• _What is needed_:
Repeat each entry in the listing word for word.
━━━━━ Input for this task
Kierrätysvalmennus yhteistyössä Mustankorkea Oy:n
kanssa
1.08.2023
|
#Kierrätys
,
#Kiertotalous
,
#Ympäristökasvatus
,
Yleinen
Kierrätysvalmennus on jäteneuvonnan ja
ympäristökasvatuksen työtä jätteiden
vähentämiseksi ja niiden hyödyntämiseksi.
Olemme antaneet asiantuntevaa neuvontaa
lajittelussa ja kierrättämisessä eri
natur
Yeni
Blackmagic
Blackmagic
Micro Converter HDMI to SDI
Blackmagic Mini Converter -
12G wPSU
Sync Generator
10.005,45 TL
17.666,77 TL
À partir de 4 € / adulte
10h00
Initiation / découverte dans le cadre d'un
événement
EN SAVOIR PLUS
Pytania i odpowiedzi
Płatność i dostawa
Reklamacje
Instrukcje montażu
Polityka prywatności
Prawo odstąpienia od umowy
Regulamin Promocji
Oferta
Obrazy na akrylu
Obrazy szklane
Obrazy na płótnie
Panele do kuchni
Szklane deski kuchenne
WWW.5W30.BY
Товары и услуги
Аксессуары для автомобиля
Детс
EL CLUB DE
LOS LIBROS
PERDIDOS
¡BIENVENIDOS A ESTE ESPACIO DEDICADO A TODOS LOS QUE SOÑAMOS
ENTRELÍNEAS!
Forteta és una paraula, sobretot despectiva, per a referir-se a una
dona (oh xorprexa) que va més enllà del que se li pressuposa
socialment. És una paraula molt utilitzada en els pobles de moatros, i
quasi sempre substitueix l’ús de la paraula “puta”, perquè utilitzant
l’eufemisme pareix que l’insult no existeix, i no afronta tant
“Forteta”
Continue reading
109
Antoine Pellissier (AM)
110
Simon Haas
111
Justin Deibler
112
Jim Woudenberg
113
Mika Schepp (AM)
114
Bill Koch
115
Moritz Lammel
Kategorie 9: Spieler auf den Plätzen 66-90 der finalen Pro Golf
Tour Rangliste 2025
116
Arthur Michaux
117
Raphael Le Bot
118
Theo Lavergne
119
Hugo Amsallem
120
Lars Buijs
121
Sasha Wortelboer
━━━━━━━━━━
• _Exercise response_:
Kierrätysvalmennus yhteistyössä Mustankorkea Oy:n
kanssa
1.08.2023
|
#Kierrätys
,
#Kiertotalous
,
#Ympäristökasvatus
,
Yleinen
Kierrätysvalmennus on jäteneuvonnan ja
ympäristökasvatuksen työtä jätteiden
vähentämiseksi ja niiden hyödyntämiseksi.
Olemme antaneet asiantuntevaa neuvontaa
lajittelussa ja kierrättämisessä eri
natur
Yeni
Blackmagic
Blackmagic
Micro Converter HDMI to SDI
Blackmagic Mini Converter -
12G wPSU
Sync Generator
10.005,45 TL
17.666,77 TL
À partir de 4 € / adulte
10h00
Initiation / découverte dans le cadre d'un
événement
EN SAVOIR PLUS
Pytania i odpowiedzi
Płatność i dostawa
Reklamacje
Instrukcje montażu
Polityka prywatności
Prawo odstąpienia od umowy
Regulamin Promocji
Oferta
Obrazy na akrylu
Obrazy szklane
Obrazy na płótnie
Panele do kuchni
Szklane deski kuchenne
WWW.5W30.BY
Товары и услуги
Аксессуары для автомобиля
Детс
EL CLUB DE
LOS LIBROS
PERDIDOS
¡BIENVENIDOS A ESTE ESPACIO DEDICADO A TODOS LOS QUE SOÑAMOS
ENTRELÍNEAS!
Forteta és una paraula, sobretot despectiva, per a referir-se a una
dona (oh xorprexa) que va més enllà del que se li pressuposa
socialment. És una paraula molt utilitzada en els pobles de moatros, i
quasi sempre substitueix l’ús de la paraula “puta”, perquè utilitzant
l’eufemisme pareix que l’insult no existeix, i no afronta tant
“Forteta”
Continue reading
109
Antoine Pellissier (AM)
110
Simon Haas
111
Justin Deibler
112
Jim Woudenberg
113
Mika Schepp (AM)
114
Bill Koch
115
Moritz Lammel
Kategorie 9: Spieler auf den Plätzen 66-90 der finalen Pro Golf
Tour Rangliste 2025
116
Arthur Michaux
117
Raphael Le Bot
118
Theo Lavergne
119
Hugo Amsallem
120
Lars Buijs
121
Sasha Wortelboer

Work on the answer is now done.